-------- Dataset extract --------
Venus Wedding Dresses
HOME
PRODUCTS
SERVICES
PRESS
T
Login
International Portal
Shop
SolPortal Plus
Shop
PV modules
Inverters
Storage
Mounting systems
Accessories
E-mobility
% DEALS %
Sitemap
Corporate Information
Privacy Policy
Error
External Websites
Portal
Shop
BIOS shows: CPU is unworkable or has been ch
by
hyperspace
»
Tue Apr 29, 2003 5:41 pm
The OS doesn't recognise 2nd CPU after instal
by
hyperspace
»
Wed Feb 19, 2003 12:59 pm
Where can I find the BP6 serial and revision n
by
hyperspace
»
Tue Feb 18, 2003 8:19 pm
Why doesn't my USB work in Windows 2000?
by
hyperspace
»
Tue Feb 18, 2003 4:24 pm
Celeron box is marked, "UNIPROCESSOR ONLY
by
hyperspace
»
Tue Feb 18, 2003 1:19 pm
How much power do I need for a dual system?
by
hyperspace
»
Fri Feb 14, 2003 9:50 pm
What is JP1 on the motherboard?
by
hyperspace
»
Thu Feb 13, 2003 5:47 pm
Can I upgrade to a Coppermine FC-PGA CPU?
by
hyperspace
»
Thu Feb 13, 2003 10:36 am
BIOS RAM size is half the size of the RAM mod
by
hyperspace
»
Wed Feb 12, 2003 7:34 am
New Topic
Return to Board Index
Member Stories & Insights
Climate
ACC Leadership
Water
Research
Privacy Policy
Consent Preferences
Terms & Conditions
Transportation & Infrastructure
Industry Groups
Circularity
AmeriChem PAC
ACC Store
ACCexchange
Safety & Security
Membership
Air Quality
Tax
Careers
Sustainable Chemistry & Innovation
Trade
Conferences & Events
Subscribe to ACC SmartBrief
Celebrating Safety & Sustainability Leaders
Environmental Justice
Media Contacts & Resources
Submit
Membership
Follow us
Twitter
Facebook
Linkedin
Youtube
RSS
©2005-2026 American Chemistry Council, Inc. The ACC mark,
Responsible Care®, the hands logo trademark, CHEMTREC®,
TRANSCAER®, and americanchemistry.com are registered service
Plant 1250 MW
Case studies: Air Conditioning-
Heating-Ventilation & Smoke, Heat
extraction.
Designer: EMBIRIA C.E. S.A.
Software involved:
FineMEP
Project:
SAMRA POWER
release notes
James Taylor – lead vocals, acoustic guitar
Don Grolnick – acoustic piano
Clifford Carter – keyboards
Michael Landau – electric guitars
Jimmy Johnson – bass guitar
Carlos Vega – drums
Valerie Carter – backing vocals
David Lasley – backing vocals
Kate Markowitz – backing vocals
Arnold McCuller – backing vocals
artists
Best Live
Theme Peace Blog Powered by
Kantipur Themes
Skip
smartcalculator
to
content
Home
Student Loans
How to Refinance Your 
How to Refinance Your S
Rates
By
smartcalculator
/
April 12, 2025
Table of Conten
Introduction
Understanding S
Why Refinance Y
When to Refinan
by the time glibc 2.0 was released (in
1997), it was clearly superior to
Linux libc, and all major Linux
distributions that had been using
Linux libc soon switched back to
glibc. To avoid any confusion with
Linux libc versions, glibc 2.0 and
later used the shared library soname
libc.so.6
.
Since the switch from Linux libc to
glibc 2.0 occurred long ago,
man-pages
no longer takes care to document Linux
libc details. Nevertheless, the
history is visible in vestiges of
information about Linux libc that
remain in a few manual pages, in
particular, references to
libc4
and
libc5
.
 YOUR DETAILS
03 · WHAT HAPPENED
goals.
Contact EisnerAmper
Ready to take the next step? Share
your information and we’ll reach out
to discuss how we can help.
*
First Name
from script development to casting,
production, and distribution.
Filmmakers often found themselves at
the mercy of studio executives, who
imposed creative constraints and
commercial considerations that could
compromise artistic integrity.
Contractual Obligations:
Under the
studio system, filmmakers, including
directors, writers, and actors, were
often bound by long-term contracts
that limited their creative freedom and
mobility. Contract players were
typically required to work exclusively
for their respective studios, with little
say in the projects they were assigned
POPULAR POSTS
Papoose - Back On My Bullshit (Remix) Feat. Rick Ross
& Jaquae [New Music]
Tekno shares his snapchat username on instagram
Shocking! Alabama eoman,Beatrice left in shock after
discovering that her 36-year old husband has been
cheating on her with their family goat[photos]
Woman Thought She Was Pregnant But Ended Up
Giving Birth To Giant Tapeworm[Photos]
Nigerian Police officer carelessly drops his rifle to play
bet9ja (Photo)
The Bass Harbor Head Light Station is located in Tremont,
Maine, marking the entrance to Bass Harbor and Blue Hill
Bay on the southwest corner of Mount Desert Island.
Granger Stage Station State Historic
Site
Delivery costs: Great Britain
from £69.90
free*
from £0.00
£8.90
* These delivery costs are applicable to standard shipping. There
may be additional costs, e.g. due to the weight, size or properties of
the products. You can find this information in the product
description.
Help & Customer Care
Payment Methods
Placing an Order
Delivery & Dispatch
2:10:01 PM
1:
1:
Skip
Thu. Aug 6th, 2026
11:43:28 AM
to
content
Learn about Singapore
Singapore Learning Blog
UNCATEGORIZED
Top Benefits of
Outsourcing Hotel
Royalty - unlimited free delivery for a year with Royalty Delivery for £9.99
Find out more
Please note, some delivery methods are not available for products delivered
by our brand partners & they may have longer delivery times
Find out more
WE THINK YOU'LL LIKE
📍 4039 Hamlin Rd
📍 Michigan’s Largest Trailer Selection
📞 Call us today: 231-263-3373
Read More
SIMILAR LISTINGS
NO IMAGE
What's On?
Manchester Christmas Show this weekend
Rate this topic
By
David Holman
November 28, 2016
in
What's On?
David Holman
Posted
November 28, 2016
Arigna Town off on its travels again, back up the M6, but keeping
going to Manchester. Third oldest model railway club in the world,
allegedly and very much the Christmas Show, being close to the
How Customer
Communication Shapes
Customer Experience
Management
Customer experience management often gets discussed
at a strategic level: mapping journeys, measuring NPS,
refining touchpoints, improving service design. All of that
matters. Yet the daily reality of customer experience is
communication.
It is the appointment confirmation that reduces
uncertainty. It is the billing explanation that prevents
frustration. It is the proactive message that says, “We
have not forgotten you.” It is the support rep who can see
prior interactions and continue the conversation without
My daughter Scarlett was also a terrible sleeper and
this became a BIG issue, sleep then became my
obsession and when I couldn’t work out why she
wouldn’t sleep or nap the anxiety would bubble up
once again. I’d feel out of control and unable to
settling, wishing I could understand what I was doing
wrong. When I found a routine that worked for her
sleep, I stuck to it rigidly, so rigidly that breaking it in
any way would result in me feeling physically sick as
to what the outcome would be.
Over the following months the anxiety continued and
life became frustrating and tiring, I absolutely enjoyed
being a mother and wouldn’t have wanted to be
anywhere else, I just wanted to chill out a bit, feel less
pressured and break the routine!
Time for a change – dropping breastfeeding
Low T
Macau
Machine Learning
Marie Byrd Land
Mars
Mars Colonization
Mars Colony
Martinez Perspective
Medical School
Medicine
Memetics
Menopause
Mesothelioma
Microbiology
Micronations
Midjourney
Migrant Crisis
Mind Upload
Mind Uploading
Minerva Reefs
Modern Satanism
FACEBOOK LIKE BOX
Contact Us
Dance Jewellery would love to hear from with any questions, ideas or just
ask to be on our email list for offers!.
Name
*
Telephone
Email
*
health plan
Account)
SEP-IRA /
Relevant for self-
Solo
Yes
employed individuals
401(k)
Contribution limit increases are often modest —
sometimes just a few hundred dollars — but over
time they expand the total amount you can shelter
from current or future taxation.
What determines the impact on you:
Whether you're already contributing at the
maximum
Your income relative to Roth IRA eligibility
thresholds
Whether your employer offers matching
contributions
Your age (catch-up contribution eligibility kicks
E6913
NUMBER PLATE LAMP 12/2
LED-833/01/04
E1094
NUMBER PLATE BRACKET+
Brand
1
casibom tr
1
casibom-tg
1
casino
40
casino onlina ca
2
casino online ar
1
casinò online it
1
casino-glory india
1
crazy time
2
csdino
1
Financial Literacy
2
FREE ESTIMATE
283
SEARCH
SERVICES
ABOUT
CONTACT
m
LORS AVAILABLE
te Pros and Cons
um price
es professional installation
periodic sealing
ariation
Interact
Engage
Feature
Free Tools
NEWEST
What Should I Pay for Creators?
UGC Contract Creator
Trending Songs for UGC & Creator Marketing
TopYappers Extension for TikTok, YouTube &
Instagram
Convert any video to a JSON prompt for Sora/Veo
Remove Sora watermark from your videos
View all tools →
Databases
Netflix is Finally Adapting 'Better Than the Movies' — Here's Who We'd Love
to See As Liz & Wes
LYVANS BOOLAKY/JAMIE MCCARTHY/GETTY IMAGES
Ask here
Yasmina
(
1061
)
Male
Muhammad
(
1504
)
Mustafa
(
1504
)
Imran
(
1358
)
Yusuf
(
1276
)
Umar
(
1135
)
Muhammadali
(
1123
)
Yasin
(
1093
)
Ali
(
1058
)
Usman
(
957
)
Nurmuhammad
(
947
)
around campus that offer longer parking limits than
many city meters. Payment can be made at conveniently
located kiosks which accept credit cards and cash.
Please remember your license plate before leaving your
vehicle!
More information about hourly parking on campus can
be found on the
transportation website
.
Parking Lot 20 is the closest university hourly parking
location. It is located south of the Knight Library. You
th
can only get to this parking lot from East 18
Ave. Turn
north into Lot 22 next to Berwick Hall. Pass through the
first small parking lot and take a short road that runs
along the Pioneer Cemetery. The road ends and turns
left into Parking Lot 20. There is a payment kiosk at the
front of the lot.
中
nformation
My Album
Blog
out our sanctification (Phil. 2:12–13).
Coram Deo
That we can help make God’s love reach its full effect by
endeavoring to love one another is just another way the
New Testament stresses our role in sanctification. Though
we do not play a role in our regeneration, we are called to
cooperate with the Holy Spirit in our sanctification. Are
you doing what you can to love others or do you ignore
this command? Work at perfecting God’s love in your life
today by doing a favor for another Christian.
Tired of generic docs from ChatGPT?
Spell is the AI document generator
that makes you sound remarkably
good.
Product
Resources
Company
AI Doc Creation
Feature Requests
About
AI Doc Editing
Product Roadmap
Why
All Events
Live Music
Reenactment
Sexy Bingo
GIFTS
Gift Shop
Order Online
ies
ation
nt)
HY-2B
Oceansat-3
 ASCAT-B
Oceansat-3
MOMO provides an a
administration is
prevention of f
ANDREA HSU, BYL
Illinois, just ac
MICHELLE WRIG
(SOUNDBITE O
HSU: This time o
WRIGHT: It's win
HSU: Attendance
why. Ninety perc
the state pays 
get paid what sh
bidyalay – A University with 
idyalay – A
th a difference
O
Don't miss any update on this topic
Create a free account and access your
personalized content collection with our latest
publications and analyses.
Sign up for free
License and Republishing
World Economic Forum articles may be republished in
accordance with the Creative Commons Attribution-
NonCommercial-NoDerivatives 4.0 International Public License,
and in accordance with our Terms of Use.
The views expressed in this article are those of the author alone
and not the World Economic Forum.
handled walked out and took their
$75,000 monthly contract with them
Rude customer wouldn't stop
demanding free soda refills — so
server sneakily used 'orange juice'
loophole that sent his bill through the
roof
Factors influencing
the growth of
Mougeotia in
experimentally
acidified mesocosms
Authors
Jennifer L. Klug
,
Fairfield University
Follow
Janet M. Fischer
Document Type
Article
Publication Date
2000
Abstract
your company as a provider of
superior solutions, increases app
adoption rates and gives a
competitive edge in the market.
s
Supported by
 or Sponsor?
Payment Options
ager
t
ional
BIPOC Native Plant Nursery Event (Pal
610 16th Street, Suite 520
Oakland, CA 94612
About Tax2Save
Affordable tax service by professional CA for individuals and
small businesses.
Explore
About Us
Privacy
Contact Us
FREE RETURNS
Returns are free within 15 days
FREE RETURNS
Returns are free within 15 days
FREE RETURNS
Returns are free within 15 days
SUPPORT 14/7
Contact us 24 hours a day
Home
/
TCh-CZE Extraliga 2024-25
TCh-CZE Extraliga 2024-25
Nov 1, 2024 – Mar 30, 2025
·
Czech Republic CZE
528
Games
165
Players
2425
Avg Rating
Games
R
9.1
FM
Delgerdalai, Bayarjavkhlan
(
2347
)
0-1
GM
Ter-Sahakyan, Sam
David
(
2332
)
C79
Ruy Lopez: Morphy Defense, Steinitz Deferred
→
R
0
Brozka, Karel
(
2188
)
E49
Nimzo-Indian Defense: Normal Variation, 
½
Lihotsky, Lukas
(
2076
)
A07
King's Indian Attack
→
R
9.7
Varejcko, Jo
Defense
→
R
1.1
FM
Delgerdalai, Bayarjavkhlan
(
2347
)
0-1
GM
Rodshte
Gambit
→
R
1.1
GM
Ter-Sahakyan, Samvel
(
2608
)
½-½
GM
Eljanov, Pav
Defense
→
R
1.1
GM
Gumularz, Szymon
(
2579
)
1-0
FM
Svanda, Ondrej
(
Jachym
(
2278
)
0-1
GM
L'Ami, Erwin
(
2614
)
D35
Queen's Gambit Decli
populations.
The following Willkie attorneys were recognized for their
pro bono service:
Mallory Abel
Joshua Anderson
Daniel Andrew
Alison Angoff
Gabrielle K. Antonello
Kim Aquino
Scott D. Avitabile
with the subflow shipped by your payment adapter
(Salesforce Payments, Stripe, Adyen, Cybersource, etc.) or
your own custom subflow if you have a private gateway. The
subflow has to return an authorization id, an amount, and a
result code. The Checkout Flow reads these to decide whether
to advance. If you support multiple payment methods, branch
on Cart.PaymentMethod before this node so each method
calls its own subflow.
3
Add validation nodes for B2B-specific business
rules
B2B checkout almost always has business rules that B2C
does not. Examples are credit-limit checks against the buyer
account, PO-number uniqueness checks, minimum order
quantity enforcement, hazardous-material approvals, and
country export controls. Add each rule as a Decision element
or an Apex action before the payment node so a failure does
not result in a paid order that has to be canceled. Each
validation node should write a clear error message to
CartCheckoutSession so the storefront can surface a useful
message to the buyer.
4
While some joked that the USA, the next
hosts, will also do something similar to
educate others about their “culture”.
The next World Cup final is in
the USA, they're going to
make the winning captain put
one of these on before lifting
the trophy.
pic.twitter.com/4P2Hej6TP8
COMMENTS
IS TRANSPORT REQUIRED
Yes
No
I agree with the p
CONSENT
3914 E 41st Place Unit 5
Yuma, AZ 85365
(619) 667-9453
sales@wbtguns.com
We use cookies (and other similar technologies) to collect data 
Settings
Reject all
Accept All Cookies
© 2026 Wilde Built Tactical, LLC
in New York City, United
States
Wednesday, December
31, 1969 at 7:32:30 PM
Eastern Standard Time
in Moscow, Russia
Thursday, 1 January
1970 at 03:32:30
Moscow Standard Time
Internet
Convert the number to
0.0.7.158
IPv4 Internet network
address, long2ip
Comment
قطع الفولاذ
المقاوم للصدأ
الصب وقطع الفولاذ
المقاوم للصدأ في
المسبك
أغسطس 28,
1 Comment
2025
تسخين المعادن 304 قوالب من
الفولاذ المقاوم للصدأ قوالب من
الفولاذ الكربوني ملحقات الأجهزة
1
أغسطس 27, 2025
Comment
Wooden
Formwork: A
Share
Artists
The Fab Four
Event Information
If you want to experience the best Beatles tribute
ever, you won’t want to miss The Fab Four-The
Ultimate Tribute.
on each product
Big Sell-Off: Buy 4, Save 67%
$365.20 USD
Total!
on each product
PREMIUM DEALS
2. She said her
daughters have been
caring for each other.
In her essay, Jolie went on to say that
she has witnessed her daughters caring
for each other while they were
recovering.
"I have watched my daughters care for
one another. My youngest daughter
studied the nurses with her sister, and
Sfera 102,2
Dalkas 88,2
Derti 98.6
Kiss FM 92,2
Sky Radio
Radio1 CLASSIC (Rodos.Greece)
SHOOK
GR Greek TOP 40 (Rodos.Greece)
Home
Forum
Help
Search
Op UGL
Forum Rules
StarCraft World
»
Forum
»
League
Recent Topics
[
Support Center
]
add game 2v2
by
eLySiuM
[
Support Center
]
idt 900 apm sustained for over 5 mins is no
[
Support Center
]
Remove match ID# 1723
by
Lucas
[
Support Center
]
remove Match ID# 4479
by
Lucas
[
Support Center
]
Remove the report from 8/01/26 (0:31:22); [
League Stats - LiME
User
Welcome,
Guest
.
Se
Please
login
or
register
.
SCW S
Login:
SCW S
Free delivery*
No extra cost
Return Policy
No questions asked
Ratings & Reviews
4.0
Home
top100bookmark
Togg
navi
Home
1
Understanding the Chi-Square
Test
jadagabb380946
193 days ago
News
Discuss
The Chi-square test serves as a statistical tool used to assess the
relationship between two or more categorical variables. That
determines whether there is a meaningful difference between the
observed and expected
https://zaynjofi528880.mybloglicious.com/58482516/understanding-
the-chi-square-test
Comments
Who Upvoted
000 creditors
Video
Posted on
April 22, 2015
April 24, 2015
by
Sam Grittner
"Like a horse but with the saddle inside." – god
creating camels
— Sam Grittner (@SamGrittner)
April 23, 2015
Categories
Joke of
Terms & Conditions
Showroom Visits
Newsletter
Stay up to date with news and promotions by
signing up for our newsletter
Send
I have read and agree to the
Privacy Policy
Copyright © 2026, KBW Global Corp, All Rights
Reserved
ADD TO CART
--------
All that is wanted is the stretch of lines above from the one containing "Royalty - unlimited" through the one containing "Customer experience management", duplicated exactly.

Output for this exercise:
Royalty - unlimited free delivery for a year with Royalty Delivery for £9.99
Find out more
Please note, some delivery methods are not available for products delivered
by our brand partners & they may have longer delivery times
Find out more
WE THINK YOU'LL LIKE
📍 4039 Hamlin Rd
📍 Michigan’s Largest Trailer Selection
📞 Call us today: 231-263-3373
Read More
SIMILAR LISTINGS
NO IMAGE
What's On?
Manchester Christmas Show this weekend
Rate this topic
By
David Holman
November 28, 2016
in
What's On?
David Holman
Posted
November 28, 2016
Arigna Town off on its travels again, back up the M6, but keeping
going to Manchester. Third oldest model railway club in the world,
allegedly and very much the Christmas Show, being close to the
How Customer
Communication Shapes
Customer Experience
Management
Customer experience management often gets discussed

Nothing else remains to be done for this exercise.